Going line by line through the records below, write out everything starting with the line containing "good putts coming" and going on through the line containing "WISESMOUS KITMO", exactly and inclusively. Pictures do not go in.

======== Supplied data

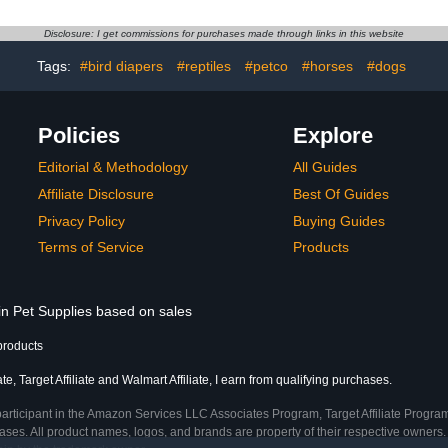
e Prevents
Cockatiel Bird Diapers
Cockatiel 
tweight and
Size S, Yel
Disclosure: I get commissions for purchases made through links in this website
le Random
Pattern
Tags:
#bird diapers
#reptiles
#petco
#horses
#dogs
le
Incontinen
Policies
Explore
Editorial & Methodology
All Guides
Affiliate Disclosure
Best Of Guides
Privacy Policy
Buying Guides
Terms of Service
Products
in Pet Supplies based on sales
products
, Target Affiliate and Walmart Affiliate, I earn from qualifying purchases.
participant in the Amazon Services LLC Associates Program, Target Affiliate Program
ses. All product names, logos, and brands are property of their respective owners. 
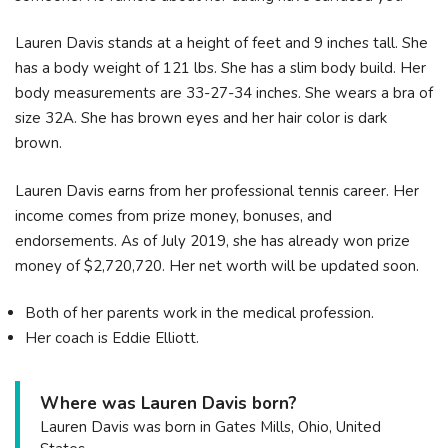
Lauren Davis stands at a height of feet and 9 inches tall. She
has a body weight of 121 lbs. She has a slim body build. Her
body measurements are 33-27-34 inches. She wears a bra of
size 32A. She has brown eyes and her hair color is dark
brown.
Lauren Davis earns from her professional tennis career. Her
income comes from prize money, bonuses, and
endorsements. As of July 2019, she has already won prize
money of $2,720,720. Her net worth will be updated soon.
Both of her parents work in the medical profession.
Her coach is Eddie Elliott.
Where was Lauren Davis born?
Lauren Davis was born in Gates Mills, Ohio, United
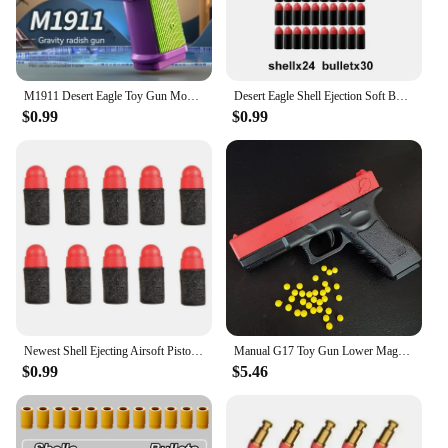
M1911 Desert Eagle Toy Gun Model Cannot Shoot Model Pistol Empty Clip Bolt Lock 3D Printing Fidget Toy for Boys Decompression
Desert Eagle Shell Ejection Soft Bullet Toy Gun Airsoft Pistol Foam Launcher CS Shooting Games Weapons for Kids Boys Gift
$0.99
$0.99
Newest Shell Ejecting Airsoft Pistol Soft Bullet Toy Gun Weapon Children Armas Shoot Outdoor Game Boys gift
Manual G17 Toy Gun Lower Magazine With Laser Soft Bullet Airsoft Pistol Outdoor Sports CS Game Weapon for Children Gift
$0.99
$5.46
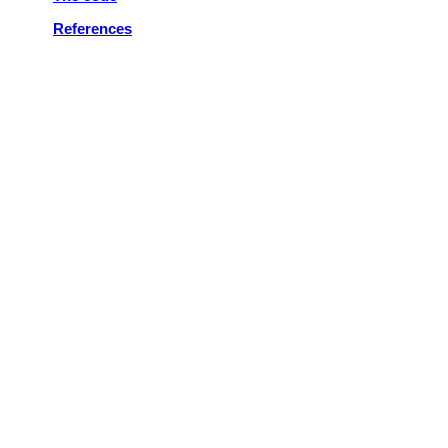
References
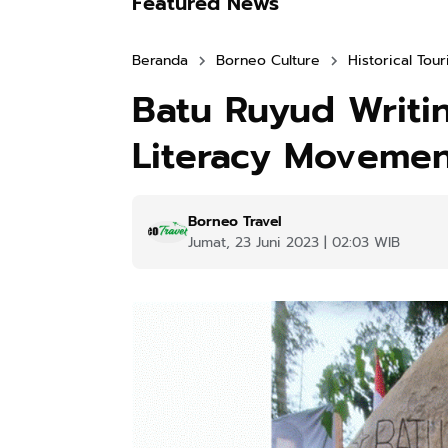
Featured News
Beranda
Borneo Culture
Historical Tou
Batu Ruyud Writi
Literacy Movemen
Borneo Travel
Jumat, 23 Juni 2023 | 02:03 WIB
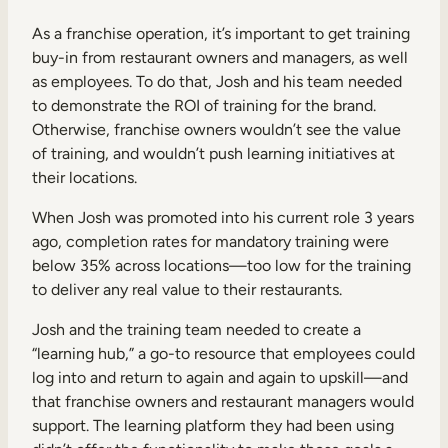
As a franchise operation, it’s important to get training
buy-in from restaurant owners and managers, as well
as employees. To do that, Josh and his team needed
to demonstrate the ROI of training for the brand.
Otherwise, franchise owners wouldn’t see the value
of training, and wouldn’t push learning initiatives at
their locations.
When Josh was promoted into his current role 3 years
ago, completion rates for mandatory training were
below 35% across locations—too low for the training
to deliver any real value to their restaurants.
Josh and the training team needed to create a
“learning hub,” a go-to resource that employees could
log into and return to again and again to upskill—and
that franchise owners and restaurant managers would
support. The learning platform they had been using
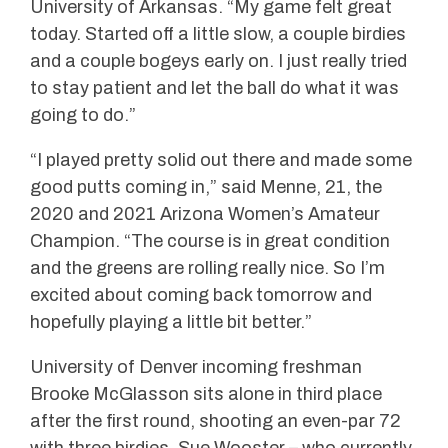
University of Arkansas. “My game felt great
today. Started off a little slow, a couple birdies
and a couple bogeys early on. I just really tried
to stay patient and let the ball do what it was
going to do.”
“I played pretty solid out there and made some
good putts coming in,” said Menne, 21, the
2020 and 2021 Arizona Women’s Amateur
Champion. “The course is in great condition
and the greens are rolling really nice. So I’m
excited about coming back tomorrow and
hopefully playing a little bit better.”
University of Denver incoming freshman
Brooke McGlasson sits alone in third place
after the first round, shooting an even-par 72
with three birdies. Sue Wooster – who currently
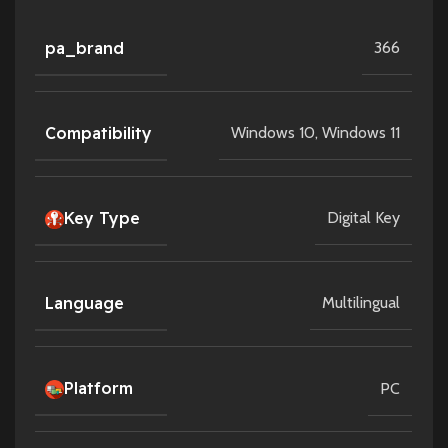
pa_brand
366
Compatibility
Windows 10
,
Windows 11
Key Type
Digital Key
Language
Multilingual
Platform
PC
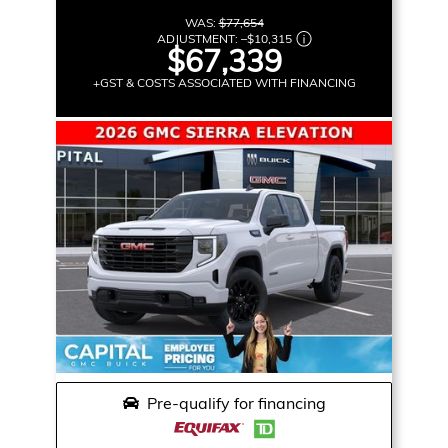
WAS:
$77,654
ADJUSTMENT:
–
$10,315
$67,339
+GST & COSTS ASSOCIATED WITH FINANCING
Pre-qualify for financing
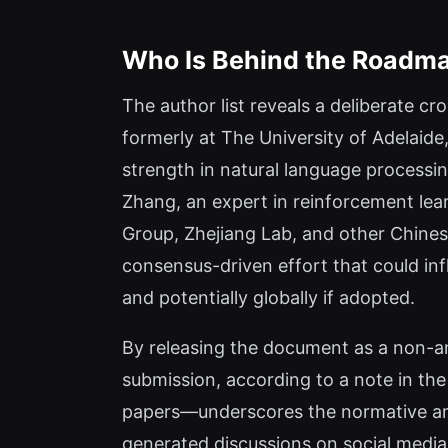
Who Is Behind the Roadm
The author list reveals a deliberate c
formerly at The University of Adelaide
strength in natural language processi
Zhang, an expert in reinforcement lea
Group, Zhejiang Lab, and other Chinese
consensus-driven effort that could in
and potentially globally if adopted.
By releasing the document as a non-a
submission, according to a note in th
papers—underscores the normative ambit
generated discussions on social media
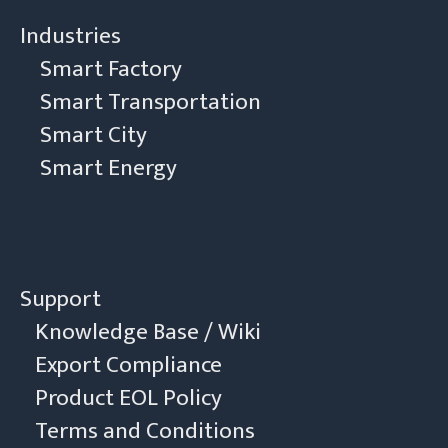
Industries
Smart Factory
Smart Transportation
Smart City
Smart Energy
Support
Knowledge Base / Wiki
Export Compliance
Product EOL Policy
Terms and Conditions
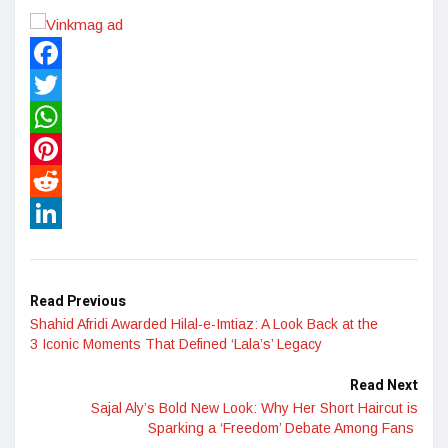
Facebook
Twitter
WhatsApp
Pinterest
Reddit
LinkedIn
Read Previous
Shahid Afridi Awarded Hilal-e-Imtiaz: A Look Back at the
3 Iconic Moments That Defined ‘Lala’s’ Legacy
Read Next
Sajal Aly’s Bold New Look: Why Her Short Haircut is
Sparking a ‘Freedom’ Debate Among Fans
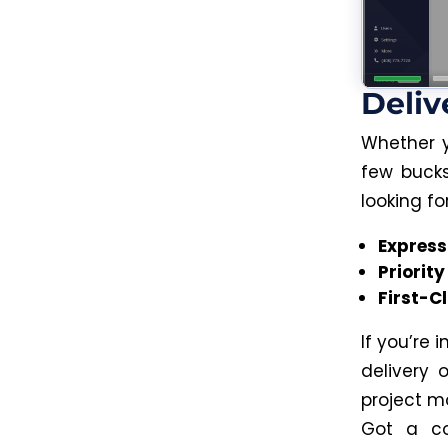
Deliv
Whether y
few bucks
looking fo
Express
Priority
First-C
If you’re 
delivery
project m
Got a co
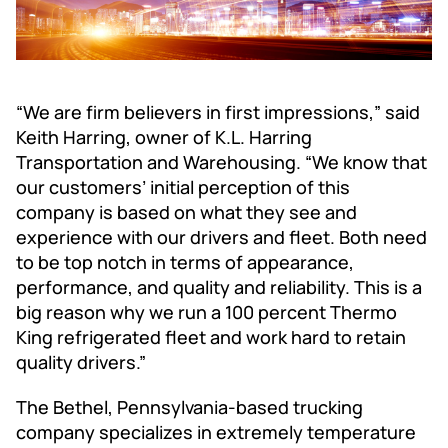
“We are firm believers in first impressions,” said
Keith Harring, owner of K.L. Harring
Transportation and Warehousing. “We know that
our customers’ initial perception of this
company is based on what they see and
experience with our drivers and fleet. Both need
to be top notch in terms of appearance,
performance, and quality and reliability. This is a
big reason why we run a 100 percent Thermo
King refrigerated fleet and work hard to retain
quality drivers.”
The Bethel, Pennsylvania-based trucking
company specializes in extremely temperature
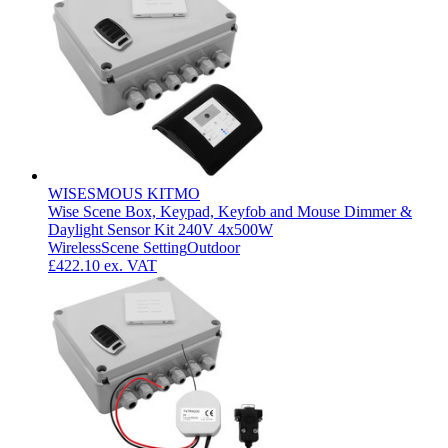
WISESMOUS KITMO
Wise Scene Box, Keypad, Keyfob and Mouse Dimmer &
Daylight Sensor Kit 240V 4x500W
Wireless
Scene Setting
Outdoor
£422.10
ex. VAT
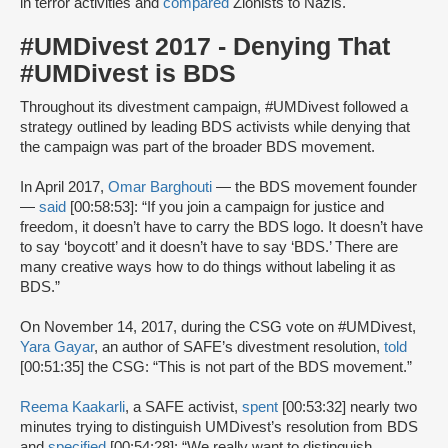
in terror activities and
compared
Zionists to Nazis.
#UMDivest 2017 - Denying That
#UMDivest is BDS
Throughout its divestment campaign, #UMDivest followed a
strategy outlined by leading BDS activists while denying that
the campaign was part of the broader BDS movement.
In April 2017,
Omar Barghouti
— the BDS movement founder
—
said
[00:58:53]: “If you join a campaign for justice and
freedom, it doesn’t have to carry the BDS logo. It doesn’t have
to say ‘boycott’ and it doesn’t have to say ‘BDS.’ There are
many creative ways how to do things without labeling it as
BDS.”
On November 14, 2017, during the CSG vote on #UMDivest,
Yara Gayar
, an author of SAFE’s divestment resolution,
told
[00:51:35] the CSG: “This is not part of the BDS movement.”
Reema Kaakarli
, a SAFE activist,
spent
[00:53:32] nearly two
minutes trying to distinguish UMDivest’s resolution from BDS
and
specified
[00:54:28]: “We really want to distinguish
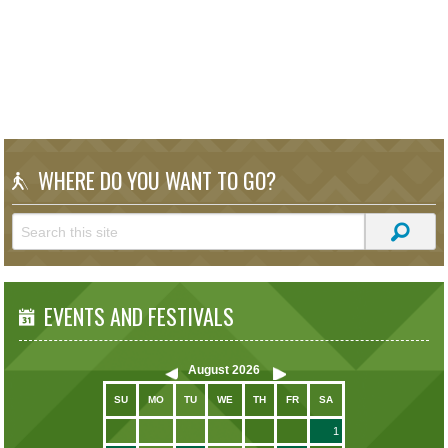
WHERE DO YOU WANT TO GO?
EVENTS AND FESTIVALS
August
2026
SU
MO
TU
WE
TH
FR
SA
1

================

## Response to the task
good putts coming in,” said Menne, 21, the
2020 and 2021 Arizona Women’s Amateur
Champion. “The course is in great condition
and the greens are rolling really nice. So I’m
excited about coming back tomorrow and
hopefully playing a little bit better.”
University of Denver incoming freshman
Brooke McGlasson sits alone in third place
after the first round, shooting an even-par 72
with three birdies. Sue Wooster – who currently
pa_brand
366
Compatibility
Windows 10
,
Windows 11
Key Type
Digital Key
Language
Multilingual
Platform
PC
WAS:
$77,654
ADJUSTMENT:
–
$10,315
$67,339
+GST & COSTS ASSOCIATED WITH FINANCING
Pre-qualify for financing
Who Is Behind the Roadm
The author list reveals a deliberate c
formerly at The University of Adelaide
strength in natural language processi
Zhang, an expert in reinforcement lea
Group, Zhejiang Lab, and other Chinese
consensus-driven effort that could in
and potentially globally if adopted.
By releasing the document as a non-a
submission, according to a note in th
papers—underscores the normative ambit
generated discussions on social media
Industries
Smart Factory
Smart Transportation
Smart City
Smart Energy
Support
Knowledge Base / Wiki
Export Compliance
Product EOL Policy
Terms and Conditions
Facebook
Twitter
WhatsApp
Pinterest
Reddit
LinkedIn
Read Previous
Shahid Afridi Awarded Hilal-e-Imtiaz: A Look Back at the
3 Iconic Moments That Defined ‘Lala’s’ Legacy
Read Next
Sajal Aly’s Bold New Look: Why Her Short Haircut is
Sparking a ‘Freedom’ Debate Among Fans
Deliv
Whether y
few bucks
looking fo
Express
Priority
First-C
If you’re 
delivery
project m
Got a co
“We are firm believers in first impressions,” said
Keith Harring, owner of K.L. Harring
Transportation and Warehousing. “We know that
our customers’ initial perception of this
company is based on what they see and
experience with our drivers and fleet. Both need
to be top notch in terms of appearance,
performance, and quality and reliability. This is a
big reason why we run a 100 percent Thermo
King refrigerated fleet and work hard to retain
quality drivers.”
The Bethel, Pennsylvania-based trucking
company specializes in extremely temperature
WISESMOUS KITMO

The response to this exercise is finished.